Infatti, la legge impedisce la valida registrazione di un segno costituito, nelle sue caratteristiche essenziali, da un risultato tecnico, perché vi è un interesse generale all’utilizzo, che preclude situazioni di monopolio di soluzioni tecniche (cfr., fra le altre, Corte giustizia UE 16 settembre 2015, C-215/14, Nestle’, punto 38; 18 giugno 2002, C 299/99, Philips Electronics, punti 76 ss., sulle tre testine rotanti di un rasoio elettrico; Corte giustizia Comunità Europee 8 aprile 2003, C-53/01 a C-55/01, Linde, punto 44): così per la forma costituente soluzione di un problema tecnico e di marchi costituiti dalla forma del prodotto.
Mentre si osserva come non si possa escludere che l’aspetto estetico di un marchio che assume una determinata forma possa essere tenuto in considerazione, se richiama l’effetto visivo oggettivo e inusuale del design specifico del marchio suddetto (Corte giustizia UE 12 dicembre 2019, Euipo/Wajos, C-783/18, p. 32); Tribunale UE, 14 luglio 2021, T-488/20, p. 43 e 44).
Del pari, anche per questa Corte non è suscettibile di registrazione come marchio di forma la forma funzionale di un prodotto, che non presenti, per i consumatori di riferimento, carattere distintivo (Cass. 27 luglio 2015, n. 15681, non massimata, ma edita), come quando la forma sia imposta dalla natura stessa del prodotto, in quanto forma necessaria per ottenere un risultato tecnico o forma che dà un valore sostanziale al prodotto (Cass. 29 ottobre 2009, n. 22929).
In ogni caso, recepiti dall’ordinamento positivo tali concetti, va altresì precisato che il principio di correttezza, enunciato in senso generale dall’art. 2598, comma 1, n. 3, c.c., costituisce anche il limite della teoria della c.d. forma necessaria e della c.d. forma sostanziale.
Nel caso di specie, la sentenza impugnata ha accertato l’estrinsecità della forma rispetto al prodotto ed ha escluso che la prima sia carattere indefettibile del secondo: essa ha affermato la validità del marchio, perché è dato di distinguere chiaramente tra la forma ed il prodotto come realizzato.

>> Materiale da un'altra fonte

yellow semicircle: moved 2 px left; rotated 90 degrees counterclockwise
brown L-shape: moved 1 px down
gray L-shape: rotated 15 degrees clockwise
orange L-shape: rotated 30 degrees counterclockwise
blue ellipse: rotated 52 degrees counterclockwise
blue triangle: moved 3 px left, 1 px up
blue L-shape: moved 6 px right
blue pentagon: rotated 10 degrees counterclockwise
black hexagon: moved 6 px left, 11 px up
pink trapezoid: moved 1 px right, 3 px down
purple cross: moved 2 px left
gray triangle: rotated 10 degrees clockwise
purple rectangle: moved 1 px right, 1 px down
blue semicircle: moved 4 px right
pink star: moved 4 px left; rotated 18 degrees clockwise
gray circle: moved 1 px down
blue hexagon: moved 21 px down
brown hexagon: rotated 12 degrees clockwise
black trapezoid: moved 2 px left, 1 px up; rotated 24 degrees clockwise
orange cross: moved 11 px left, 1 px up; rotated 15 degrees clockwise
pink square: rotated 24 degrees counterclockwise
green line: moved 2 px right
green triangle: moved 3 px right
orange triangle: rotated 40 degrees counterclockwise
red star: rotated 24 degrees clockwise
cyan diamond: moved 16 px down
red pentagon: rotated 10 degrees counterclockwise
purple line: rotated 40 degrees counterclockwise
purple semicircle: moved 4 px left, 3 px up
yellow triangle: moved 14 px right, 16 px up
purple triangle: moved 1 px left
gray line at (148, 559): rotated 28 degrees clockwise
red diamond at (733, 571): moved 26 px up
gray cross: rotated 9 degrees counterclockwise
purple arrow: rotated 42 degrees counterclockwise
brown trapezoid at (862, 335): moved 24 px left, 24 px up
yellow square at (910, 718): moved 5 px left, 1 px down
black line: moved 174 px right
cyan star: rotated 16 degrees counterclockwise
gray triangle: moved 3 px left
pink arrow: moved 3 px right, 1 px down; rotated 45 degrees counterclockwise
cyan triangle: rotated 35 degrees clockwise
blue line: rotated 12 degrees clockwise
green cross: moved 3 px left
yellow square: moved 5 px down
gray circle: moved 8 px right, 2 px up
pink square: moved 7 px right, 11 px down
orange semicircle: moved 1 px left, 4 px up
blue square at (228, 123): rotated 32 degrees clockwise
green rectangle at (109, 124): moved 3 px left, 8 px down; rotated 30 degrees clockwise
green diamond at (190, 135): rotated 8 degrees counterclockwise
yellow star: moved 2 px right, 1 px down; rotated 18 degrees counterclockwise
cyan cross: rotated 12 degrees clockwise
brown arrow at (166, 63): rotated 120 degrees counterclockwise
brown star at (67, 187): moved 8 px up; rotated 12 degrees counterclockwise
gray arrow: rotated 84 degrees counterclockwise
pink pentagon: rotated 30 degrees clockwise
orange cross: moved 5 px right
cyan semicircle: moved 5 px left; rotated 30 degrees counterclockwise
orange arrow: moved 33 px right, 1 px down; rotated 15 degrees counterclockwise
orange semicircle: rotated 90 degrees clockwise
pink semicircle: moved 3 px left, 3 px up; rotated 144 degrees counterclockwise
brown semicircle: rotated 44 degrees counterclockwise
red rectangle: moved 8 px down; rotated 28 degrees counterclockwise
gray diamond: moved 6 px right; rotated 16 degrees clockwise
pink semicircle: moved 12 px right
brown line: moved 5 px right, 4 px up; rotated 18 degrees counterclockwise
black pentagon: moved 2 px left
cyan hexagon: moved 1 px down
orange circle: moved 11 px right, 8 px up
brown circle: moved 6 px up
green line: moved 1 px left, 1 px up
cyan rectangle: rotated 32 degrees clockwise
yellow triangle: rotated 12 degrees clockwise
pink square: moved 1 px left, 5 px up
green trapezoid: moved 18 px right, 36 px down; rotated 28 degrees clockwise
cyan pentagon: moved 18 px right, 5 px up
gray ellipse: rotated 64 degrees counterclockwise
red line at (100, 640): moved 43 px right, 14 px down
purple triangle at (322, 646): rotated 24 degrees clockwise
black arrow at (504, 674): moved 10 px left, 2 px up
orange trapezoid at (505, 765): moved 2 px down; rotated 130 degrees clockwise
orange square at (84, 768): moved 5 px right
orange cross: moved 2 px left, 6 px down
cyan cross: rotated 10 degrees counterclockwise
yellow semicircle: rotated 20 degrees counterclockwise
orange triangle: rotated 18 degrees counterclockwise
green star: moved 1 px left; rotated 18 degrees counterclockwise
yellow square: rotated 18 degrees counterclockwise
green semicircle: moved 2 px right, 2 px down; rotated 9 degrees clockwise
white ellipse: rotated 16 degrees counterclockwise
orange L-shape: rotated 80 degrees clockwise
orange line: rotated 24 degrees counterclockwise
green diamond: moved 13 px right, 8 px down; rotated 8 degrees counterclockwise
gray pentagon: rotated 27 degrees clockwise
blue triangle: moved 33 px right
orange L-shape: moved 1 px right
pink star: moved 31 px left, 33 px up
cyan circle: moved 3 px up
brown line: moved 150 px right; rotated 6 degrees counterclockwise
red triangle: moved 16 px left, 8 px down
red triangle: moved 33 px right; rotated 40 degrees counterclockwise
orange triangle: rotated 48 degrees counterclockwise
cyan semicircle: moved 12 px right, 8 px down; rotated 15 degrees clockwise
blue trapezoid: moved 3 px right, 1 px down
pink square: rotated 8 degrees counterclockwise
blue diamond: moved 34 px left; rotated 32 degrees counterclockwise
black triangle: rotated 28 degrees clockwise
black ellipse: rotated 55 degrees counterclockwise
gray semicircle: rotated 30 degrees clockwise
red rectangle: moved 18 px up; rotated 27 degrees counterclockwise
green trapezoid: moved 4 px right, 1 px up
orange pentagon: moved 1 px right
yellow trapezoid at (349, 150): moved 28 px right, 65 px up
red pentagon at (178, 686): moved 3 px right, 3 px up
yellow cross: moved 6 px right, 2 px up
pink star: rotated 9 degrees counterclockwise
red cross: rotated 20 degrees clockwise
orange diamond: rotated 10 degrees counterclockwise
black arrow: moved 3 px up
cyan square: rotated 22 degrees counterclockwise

La Corte territoriale ha dunque escluso sia possibile nella specie, in punto di fatto, individuare sia una “forma del prodotto necessaria per ottenere un risultato tecnico”, sia una “forma che dà un valore sostanziale al prodotto”, la cui proteggibilità come marchio sia esclusa dall’art. 9, lett. b) e c), cod. propr. ind.
La corte territoriale si è attenuta ai ricordati principi ed ha proceduto quindi, sul piano concreto, ad accertare che, nella specie, la forma del contenitore dei confetti non costituisca una soluzione di carattere tecnico ad un problema di tal fatta, aggiungendo che ciò viene sul piano logico confermato proprio dalla sicura possibilità che il contenitore assuma altre forme, senza pregiudizio funzionale al fine di contenere e distribuire i confetti, proprio perché non è forma che costituisca pura la soluzione ad un problema tecnico.
Non sussistono, pertanto, le lamentate violazioni di legge, giacché la sentenza, che muove da esatti princip? giuridici, ha raggiunto la sua statuizione sulla base di un accertamento di fatto incensurabile>>.